Or Is Your Health Plan Leaving You? You’d like to retire early – before age 65 when Medicare kicks in. If so, you may wonder how you’ll get medical coverage if your company doesn’t have a retiree plan. (Most don’t.) Here are ways for you to get health care coverage: - Buy an individual policy on the open market
- See if you can get coverage under a spouse’s program
- Continue the company’s coverage by using COBRA
- Enroll in MinnesotaCare (if eligible)
- Enroll in Minnesota Comprehensive Health Association (MCHA) coverage
Individual policy. If you’re in good health, you can probably buy health care coverage that lets you pick and choose the type of services you need. This will cut costs (for example, eliminating maternity coverage). Contact the Minnesota Commerce Department at 651/296-2488 to find out about insurance companies licensed to sell health care insurance in Minnesota. COBRA. This is a federal law that gives certain former employees and their dependents the right to temporary continuation of health coverage. You pay the premiums of 102 percent of the company’s group plan’s premiums. Coverage is up to 18 months, but may be longer – up to 36 months – for disability, death, divorce, or a spouse going on Medicare. When COBRA ends, Minnesota and federal law requires the insurance company, HMO or MCHA to allow you to continue with a conversion policy at reasonable rates. (There’s also a provision in Minnesota that allows COBRA continuation of life insurance.) In Minnesota, COBRA applies to employers of two or more employees (except for church or federal government employers) and Minnesota’s continuation period could be longer in certain circumstances. Incidentally, if you do end up taking a new job, there is a law for both individual and group plans that limit exclusions for a pre-existing condition. It’s called the Health Insurance Portability and Accountability Act of 1996 (HIPAA). It gives you credit for the number of months you were covered on your old plan. (New plans typically require 12 months of credit.) So you can go from group to group, group to individual or individual to group – or from Minnesota Care or Medical Assistance to group, individual or MCHA if you do it within 63 days. For more about your COBRA rights, call the Minnesota Dept. of Commerce’s Insurance division at 651/296-2488 or toll-free 800/657-3602. A good Web site for COBRA tips is www.dol.gov/esba, then click on “Consumer FAQ’s on COBRA.”
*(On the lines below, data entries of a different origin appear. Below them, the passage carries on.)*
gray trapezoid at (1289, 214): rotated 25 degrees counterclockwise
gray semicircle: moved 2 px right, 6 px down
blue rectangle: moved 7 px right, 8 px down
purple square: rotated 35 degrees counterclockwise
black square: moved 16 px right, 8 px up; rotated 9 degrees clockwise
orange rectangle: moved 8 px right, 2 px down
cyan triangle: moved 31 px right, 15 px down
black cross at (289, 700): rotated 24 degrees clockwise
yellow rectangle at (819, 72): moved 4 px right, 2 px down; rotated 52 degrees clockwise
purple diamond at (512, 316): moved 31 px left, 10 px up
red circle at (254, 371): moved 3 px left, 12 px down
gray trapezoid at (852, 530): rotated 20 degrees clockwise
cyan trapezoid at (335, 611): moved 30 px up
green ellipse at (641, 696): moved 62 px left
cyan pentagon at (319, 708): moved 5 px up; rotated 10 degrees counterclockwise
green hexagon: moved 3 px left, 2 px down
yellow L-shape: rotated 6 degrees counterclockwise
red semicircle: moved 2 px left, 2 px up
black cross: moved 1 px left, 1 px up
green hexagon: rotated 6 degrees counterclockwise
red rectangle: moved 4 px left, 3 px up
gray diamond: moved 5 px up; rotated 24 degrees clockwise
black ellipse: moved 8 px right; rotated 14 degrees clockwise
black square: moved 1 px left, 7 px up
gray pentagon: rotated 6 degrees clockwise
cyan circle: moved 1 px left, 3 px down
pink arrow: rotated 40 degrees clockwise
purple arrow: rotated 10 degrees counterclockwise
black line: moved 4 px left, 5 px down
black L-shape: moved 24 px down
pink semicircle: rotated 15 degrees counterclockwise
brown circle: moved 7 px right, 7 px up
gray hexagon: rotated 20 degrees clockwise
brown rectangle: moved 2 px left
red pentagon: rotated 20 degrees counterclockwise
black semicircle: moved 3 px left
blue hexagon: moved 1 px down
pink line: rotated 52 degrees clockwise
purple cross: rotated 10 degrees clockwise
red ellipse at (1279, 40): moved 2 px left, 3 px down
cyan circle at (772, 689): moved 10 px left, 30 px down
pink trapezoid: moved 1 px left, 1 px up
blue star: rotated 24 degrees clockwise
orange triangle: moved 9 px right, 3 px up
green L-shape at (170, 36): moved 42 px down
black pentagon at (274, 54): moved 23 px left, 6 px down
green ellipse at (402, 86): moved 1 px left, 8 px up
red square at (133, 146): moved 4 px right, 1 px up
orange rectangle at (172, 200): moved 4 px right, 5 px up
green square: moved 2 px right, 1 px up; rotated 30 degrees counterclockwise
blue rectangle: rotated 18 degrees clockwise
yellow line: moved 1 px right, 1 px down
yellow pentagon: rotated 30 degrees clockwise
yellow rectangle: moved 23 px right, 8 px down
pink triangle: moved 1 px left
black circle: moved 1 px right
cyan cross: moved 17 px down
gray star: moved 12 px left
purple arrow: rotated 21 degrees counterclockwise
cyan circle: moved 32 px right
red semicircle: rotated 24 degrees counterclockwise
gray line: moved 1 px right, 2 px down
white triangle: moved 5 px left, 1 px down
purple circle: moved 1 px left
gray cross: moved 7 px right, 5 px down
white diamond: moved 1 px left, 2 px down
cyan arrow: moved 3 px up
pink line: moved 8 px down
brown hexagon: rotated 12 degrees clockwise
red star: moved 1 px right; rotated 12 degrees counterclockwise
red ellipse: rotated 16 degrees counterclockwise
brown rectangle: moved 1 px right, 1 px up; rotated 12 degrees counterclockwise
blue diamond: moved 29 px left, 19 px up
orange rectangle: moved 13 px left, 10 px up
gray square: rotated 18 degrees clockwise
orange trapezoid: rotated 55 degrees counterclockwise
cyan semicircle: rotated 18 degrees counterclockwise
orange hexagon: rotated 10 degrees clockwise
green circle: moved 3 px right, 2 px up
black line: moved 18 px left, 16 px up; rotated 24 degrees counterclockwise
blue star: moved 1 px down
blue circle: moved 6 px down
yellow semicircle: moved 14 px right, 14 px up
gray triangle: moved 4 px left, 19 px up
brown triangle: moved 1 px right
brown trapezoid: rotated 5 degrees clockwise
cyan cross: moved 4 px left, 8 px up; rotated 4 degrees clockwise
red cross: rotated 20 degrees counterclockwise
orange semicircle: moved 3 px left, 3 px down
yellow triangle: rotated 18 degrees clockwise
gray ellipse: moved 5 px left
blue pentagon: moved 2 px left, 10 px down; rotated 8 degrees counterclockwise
MinnesotaCare. This subsidized health care is for lower-income Minnesota residents who have no access to affordable health insurance. See No Health Insurance, No Idea Where to Turn? for details. Minnesota Comprehensive Health Association (MCHA). MCHA offers individual policies of health insurance for people who are uninsurable because of pre-existing conditions and who can afford the monthly premiums. See No Health Insurance, No Idea Where to Turn? for details.